No obstante, y como muestra la evolución del género y sus autores, esta brillante historia no parece haber dejado una huella indeleble en la literatura de anticipación, ya que los autores de ciencia ficción, incluidos los grandes maestros, persisten en su idea de supercomputadores, generalmente malévolos o controlados por organizaciones o individuos corrompidos por la megalomanía. En su descargo diré, eso sí, que desde el punto de vista de la espectacularidad escénica o la omnipotencia tecnológica, un ingenio sediento de poder del tamaño de un inmueble es, como tópico literario, mucho más efectivo e impactante que un ordenador de bolsillo estéticamente insignificante, con independencia de sus cualidades intrínsecas.
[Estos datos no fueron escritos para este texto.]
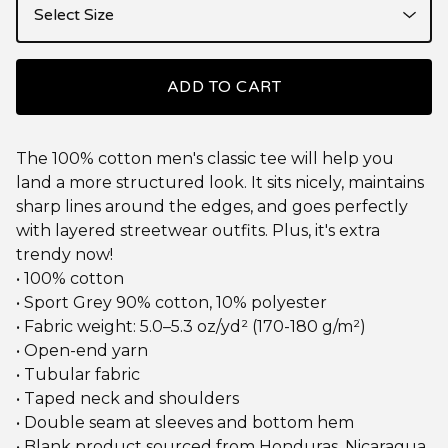
ADD TO CART
The 100% cotton men's classic tee will help you
land a more structured look. It sits nicely, maintains
sharp lines around the edges, and goes perfectly
with layered streetwear outfits. Plus, it's extra
trendy now!
• 100% cotton
• Sport Grey 90% cotton, 10% polyester
• Fabric weight: 5.0–5.3 oz/yd² (170-180 g/m²)
• Open-end yarn
• Tubular fabric
• Taped neck and shoulders
• Double seam at sleeves and bottom hem
• Blank product sourced from Honduras, Nicaragua,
En este sentido, la tendencia al gigantismo en la literatura de ciencia ficción no difiere mucho de la que se presenta en tantas otras facetas del espíritu y quehacer humanos.
REFERENCIAS
LEINSTER, M. 1946. A Logic named Joe, Astounding Science Fiction; accesible en el enlace http://www.baen.com/chapters/W200506/0743499107___2.htm
BERKELEY, E. C. 1949. Giant Brains, or machines that think, Nueva York, Wiley&Sons
BERKELEY, E.C. 1950. Simple Simon, Scientific American 183, 40-43.
JONES, D. F. 1966. Colossus, Londres, Rupert Hart-Davis Ltd
HERBERT, F. 1966. Destination: Void (Berkeley 1966)
BRUSS, B. R. Bruss. 1959. Terre, Siècle 24 y An 2391, Paris, Fleuve Noir
BRUSS, B. R. 1963. Complot Vénus-Terre, Paris, Fleuve Noir
GIBSON, W. 1984. Neuromancer, Nueva York, Ace Books
SHANNON, E. C. 1940. A Symbolic Analysis of Relay and Switching Circuits (Massachusetts, MIT Press
[1] La cadena precisa de especialistas en el diseño y construcción es Sobolev-Brusentzov-Zhogolev-Verigin-Maslov-Tishulina.